◆ Exercise
From the listing below, copy each line that holds "JAILSTOOL".

◆ Dataset content

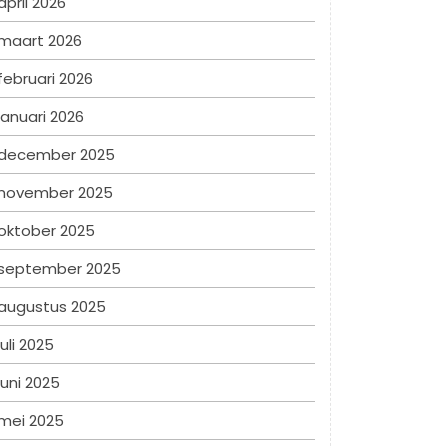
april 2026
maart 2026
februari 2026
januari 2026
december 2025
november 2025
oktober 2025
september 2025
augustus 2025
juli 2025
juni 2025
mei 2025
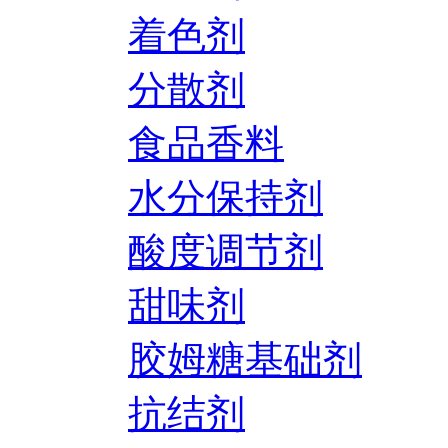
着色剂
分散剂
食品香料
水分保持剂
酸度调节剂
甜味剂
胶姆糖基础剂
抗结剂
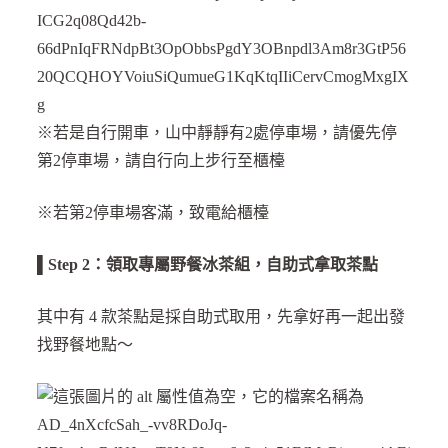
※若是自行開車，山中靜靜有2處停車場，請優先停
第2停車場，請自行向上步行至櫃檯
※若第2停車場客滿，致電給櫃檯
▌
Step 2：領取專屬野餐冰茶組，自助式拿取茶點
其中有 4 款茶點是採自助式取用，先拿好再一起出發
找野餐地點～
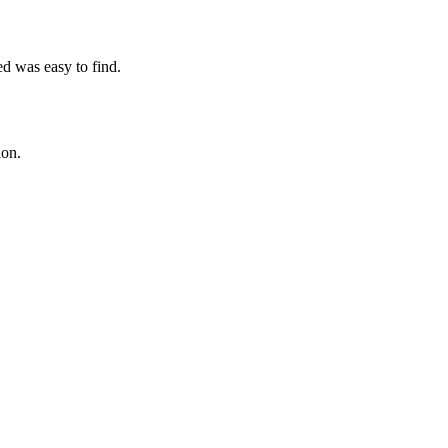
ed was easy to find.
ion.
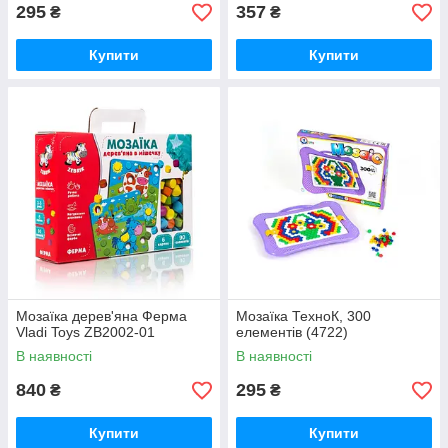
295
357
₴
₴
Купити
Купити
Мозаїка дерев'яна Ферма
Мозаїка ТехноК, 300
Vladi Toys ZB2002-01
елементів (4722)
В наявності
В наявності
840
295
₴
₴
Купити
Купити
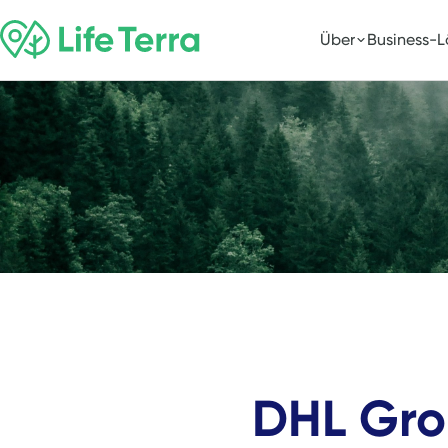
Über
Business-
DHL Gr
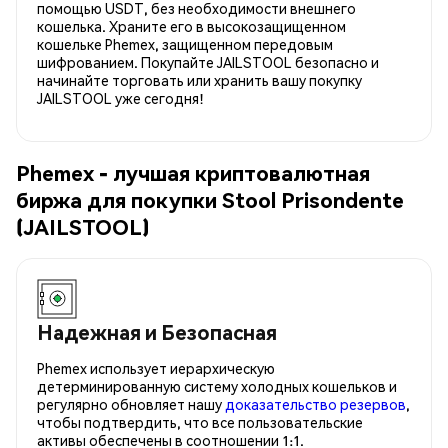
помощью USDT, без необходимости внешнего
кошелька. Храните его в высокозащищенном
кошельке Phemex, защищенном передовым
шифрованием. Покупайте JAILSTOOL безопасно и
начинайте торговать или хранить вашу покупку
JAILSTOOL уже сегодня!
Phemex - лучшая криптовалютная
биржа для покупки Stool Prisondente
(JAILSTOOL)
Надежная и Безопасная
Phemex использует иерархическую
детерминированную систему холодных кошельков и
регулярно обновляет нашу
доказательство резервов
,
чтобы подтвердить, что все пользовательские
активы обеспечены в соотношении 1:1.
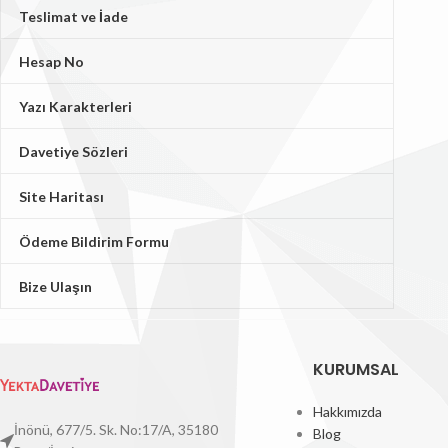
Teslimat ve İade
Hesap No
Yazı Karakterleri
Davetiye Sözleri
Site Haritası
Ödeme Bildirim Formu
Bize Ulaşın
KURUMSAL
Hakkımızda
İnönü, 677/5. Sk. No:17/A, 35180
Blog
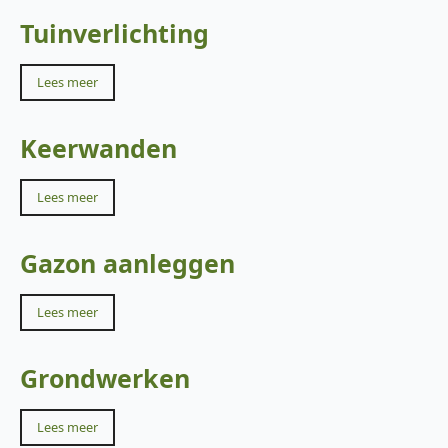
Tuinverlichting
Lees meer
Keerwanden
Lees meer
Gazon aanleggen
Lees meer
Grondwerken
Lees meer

◆ The answer
шифрованием. Покупайте JAILSTOOL безопасно и
JAILSTOOL уже сегодня!
(JAILSTOOL)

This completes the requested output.